Hélas, malgré la qualité de ces faces Federal, avec Maxwell Davis mais aussi Rufus Gore et Wardell Gray, le succès commercial ne fut pas au rendez-vous, contre toute attente. Willie fut « viré » de chez Federal en 1953 et entama une traversée de désert injuste. Repris brièvement par Don Barksdale et son label Rhythm à Oakland fin des années 50 – début des années 60 avec un hit en 1957 (Ruby Ruby), il fit pour Rhythm une dernière séance en 1963, sans succès, puis disparut dans l’obscurité jusqu’à sa « redécouverte » et sa participation aux deux premières éditions du San Francisco Blues Festivals en 1977 et 1978, année à laquelle il put faire sa première tournée européenne qui sera suivie d’une deuxième en 1980. Ces tournées eurent un impact énorme sur sa carrière car, en Hollande, il rencontra Tonny qu’il épousa et il s’installa chez elle à Leusden.
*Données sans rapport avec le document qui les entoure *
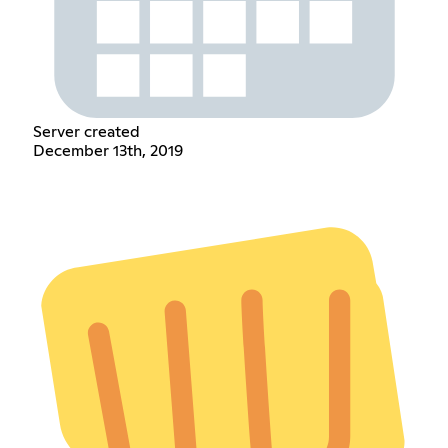
Server created
December 13th, 2019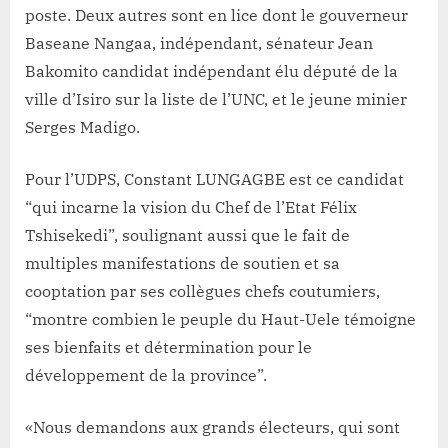
poste. Deux autres sont en lice dont le gouverneur
Baseane Nangaa, indépendant, sénateur Jean
Bakomito candidat indépendant élu député de la
ville d’Isiro sur la liste de l’UNC, et le jeune minier
Serges Madigo.
Pour l’UDPS, Constant LUNGAGBE est ce candidat
“qui incarne la vision du Chef de l’Etat Félix
Tshisekedi”, soulignant aussi que le fait de
multiples manifestations de soutien et sa
cooptation par ses collègues chefs coutumiers,
“montre combien le peuple du Haut-Uele témoigne
ses bienfaits et détermination pour le
développement de la province”.
«Nous demandons aux grands électeurs, qui sont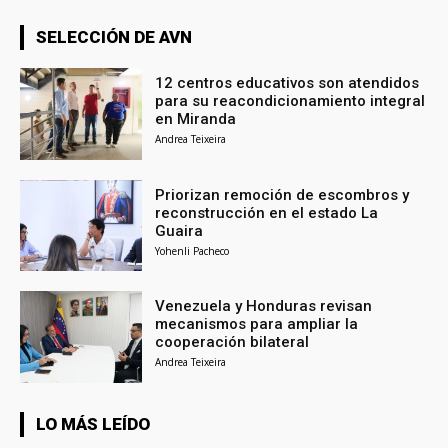
SELECCIÓN DE AVN
12 centros educativos son atendidos
para su reacondicionamiento integral
en Miranda
Andrea Teixeira
Priorizan remoción de escombros y
reconstrucción en el estado La
Guaira
Yohenli Pacheco
Venezuela y Honduras revisan
mecanismos para ampliar la
cooperación bilateral
Andrea Teixeira
LO MÁS LEÍDO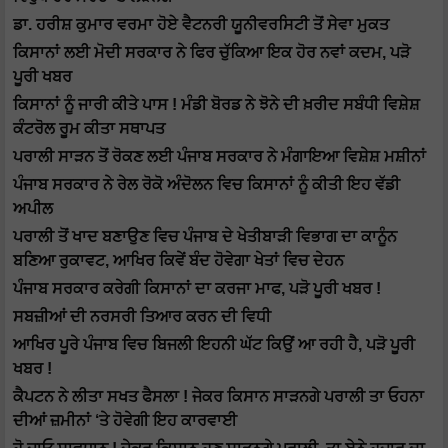
ਡਾ. ਹਰੀਸ਼ ਕੁਮਾਰ ਵਰਮਾ ਹੋਏ ਵੈਟਨਰੀ ਯੂਨੀਵਰਸਿਟੀ ਤੋਂ ਸੇਵਾ ਮੁਕਤ
ਕਿਸਾਨਾਂ ਲਈ ਮੋਦੀ ਸਰਕਾਰ ਨੇ ਫਿਰ ਚੁੱਕਿਆ ਇਕ ਹੋਰ ਨਵਾਂ ਕਦਮ, ਪੜੋ
ਪੂਰੀ ਖਬਰ
ਕਿਸਾਨਾਂ ਨੂੰ ਜਾਰੀ ਕੀਤੇ ਪਾਸ ! ਮੰਡੀ ਬੋਰਡ ਨੇ ਝੋਨੇ ਦੀ ਖ਼ਰੀਦ ਸਬੰਧੀ ਵਿਸ਼ੇਸ਼
ਕੰਟਰੋਲ ਰੂਮ ਕੀਤਾ ਸਥਾਪਤ
ਪਰਾਲੀ ਸਾੜਨ ਤੋਂ ਰੋਕਣ ਲਈ ਪੰਜਾਬ ਸਰਕਾਰ ਨੇ ਮੰਗਾਇਆ ਵਿਸ਼ੇਸ਼ ਮਸ਼ੀਨਾਂ
ਪੰਜਾਬ ਸਰਕਾਰ ਨੇ ਰੇਲ ਰੋਕੋ ਅੰਦੋਲਨ ਵਿਚ ਕਿਸਾਨਾਂ ਨੂੰ ਕੀਤੀ ਇਹ ਵੱਡੀ
ਅਪੀਲ
ਪਰਾਲੀ ਤੋਂ ਖਾਦ ਬਣਾਉਣ ਵਿਚ ਪੰਜਾਬ ਦੇ ਖੇਤੀਬਾੜੀ ਵਿਭਾਗ ਦਾ ਕਾਨੂੰਨ
ਬਣਿਆ ਰੁਕਾਵਟ, ਆਖਿਰ ਕਿਵੇਂ ਬੰਦ ਹੋਵੇਗਾ ਖੇਤਾਂ ਵਿਚ ਦੇਹਨ
ਪੰਜਾਬ ਸਰਕਾਰ ਕਰੇਗੀ ਕਿਸਾਨਾਂ ਦਾ ਕਰਜਾ ਮਾਫ, ਪੜੋ ਪੂਰੀ ਖਬਰ !
ਸਬਜ਼ੀਆਂ ਦੀ ਨਰਸਰੀ ਤਿਆਰ ਕਰਨ ਦੀ ਵਿਧੀ
ਆਖਿਰ ਪੂਰੇ ਪੰਜਾਬ ਵਿਚ ਬਿਜਲੀ ਇਹਨੀ ਘੱਟ ਕਿਉਂ ਆ ਰਹੀ ਹੈ, ਪੜੋ ਪੂਰੀ
ਖਬਰ !
ਕੈਪਟਨ ਨੇ ਲੀਤਾ ਸਖਤ ਫੈਸਲਾ ! ਜੇਕਰ ਕਿਸਾਨ ਸਾੜਨਗੇ ਪਰਾਲੀ ਤਾ ਓਹਨਾ
ਦੀਆਂ ਜ਼ਮੀਨਾਂ ‘ਤੇ ਹੋਵੇਗੀ ਇਹ ਕਾਰਵਾਈ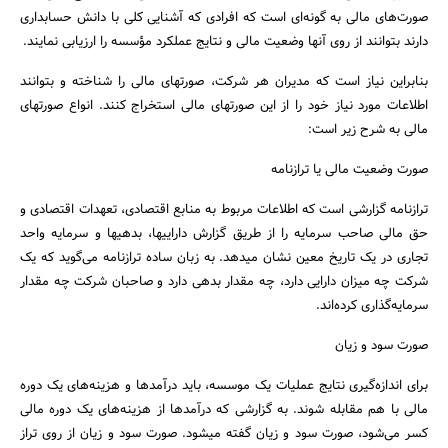
صورت‌های مالی به گونه‌ای است که افرادی که آشنایی کلی با دانش حسابداری
دارند بتوانند از روی آنها وضعیت مالی و نتایج عملکرد مؤسسه را ارزیابی نمایند.
بنابراین نیاز است که مدیران هر شرکت، صورتهای مالی را شناخته و بتوانند
اطلاعات مورد نیاز خود را از این صورتهای مالی استخراج کنند. انواع صورتهای
مالی به شرح زیر است:
صورت وضعیت مالی یا ترازنامه
ترازنامه گزارشی است که اطلاعات مربوط به منابع اقتصادی، تعهدات اقتصادی و
حق مالی صاحب سرمایه را از طریق گزارش داراییها، بدهیها و سرمایه واحد
تجاری در یک تاریخ معین نشان میدهد. به زبان ساده ترازنامه می‌گوید که یک
شرکت چه میزان دارایی دارد، چه مقدار بدهی دارد و صاحبان شرکت چه مقدار
سرمایه‌گذاری کرده‌اند.
صورت سود و زیان
برای اندازه‌گیری نتایج عملیات یک موسسه، باید درآمدها و هزینه‌های یک دوره
مالی با هم مقابله شوند. به گزارشی که درآمدها از هزینه‌های یک دوره مالی
کسر می‌شود، صورت سود و زیان گفته میشود. صورت سود و زیان از روی تراز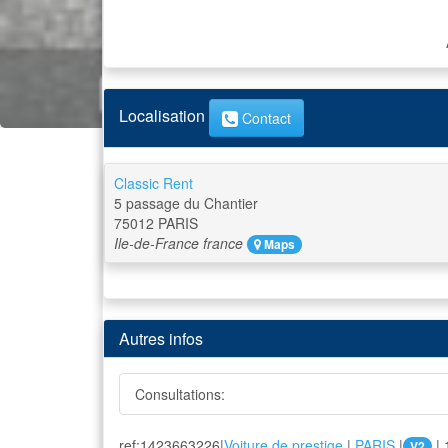
Localisation
Contact
Classic Rent
5 passage du Chantier
75012
PARIS
Ile-de-France
france
Maps
Autres infos
Consultations:
ref:1423663226|
Voiture de prestige
|
PARIS
|
| 
V2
Il s’ensuivit une période très faste où son talent fut reconnu et apprécié par tous. Il se produisit partout, au Royaume Uni (London Palladium, …), au Festival de Montreux (1985), dans de nombreux autres festivals, comme en clubs.

Little Willie Littlefield et Jean-Pierre Urbain, retrouvailles entre deux amis, Chicago Blues Festival, Grant Park, Chicago, juin 2008. Photo © Marcel Bénédit

Il retourna aux States en 1988 pour le Chicago Blues Festival et il apparut en 1992 dans le film australien Love In Limbo. Après avoir passé 50 ans de sa vie en tournées, il décida d’arrêter en 2000 pour se consacrer à ses hobbies comme la pêche mais, en 2006, il en eut marre et reprit sa carrière, avec des apparitions dans des festivals anglais comme le Burnley Blues Festival en 2008 (après une première apparition là-même en 1989) et d’autres, dont un retour au Chicago Blues Festival également en 2008.

Little Willie Littlefield, Chicago Blues Festival, Grant Park, Chicago, juin 2008. Photo © Marcel Bénédit

Little Willie Littlefield est mort à 81 ans en juin 2013 et il laisse derrière lui une belle quantité d’albums. On trouve des rééditions Federal et Modern sur Ace Records (UK). De manière non-exhaustive, on notera que d’autres labels européens proposent – ou ont proposé – des albums complets de Little Willie Littlefield comme Paris Album (France) en 1980 (LP « Paris Streetlights » – PLB2 28508) ou encore Oldie Blues (Hollande) – compagnie fondée en 1974 par Martin Van Olderen (décédé en 2002) et active jusque 2004 – distribution par Munich Records, avec pas loin d’une demi-douzaine d’albums de Little Willie Littlefield (1982, 1983, 1990, 1994, 1997). En 1987, Rolf Schubert lança en Allemagne un label à son nom, Schubert Records, et le premier album de la série était « L.W. Littlefield Plays The Boogie Woogie » (LP SCH 100, réédité en CD par CMA – CM8013 en 1992 – et par Christly Records – CR 60002 – en 1997). En 2018, Jasmine Records (UK) a publié « Best Of The Rest ; Selected Recordings From Eddie’s, Federal And Rhythm Years – 1948-58 ». Aujourd’hui, paraît sur JSP Records (UK) « Little Willie Littlefield & Champion Jack Dupree, Good Rockin’ Blues & Boogie, Live With The Big Town Playboys (1986 & 1989) » (JSP 2506 – box 2 CD, 33 tracks) présenté dans ce numéro. Un excellent prétexte, s’il en est besoin, pour se replonger dans la musique de ce pianiste talentueux et éminemment sympathique.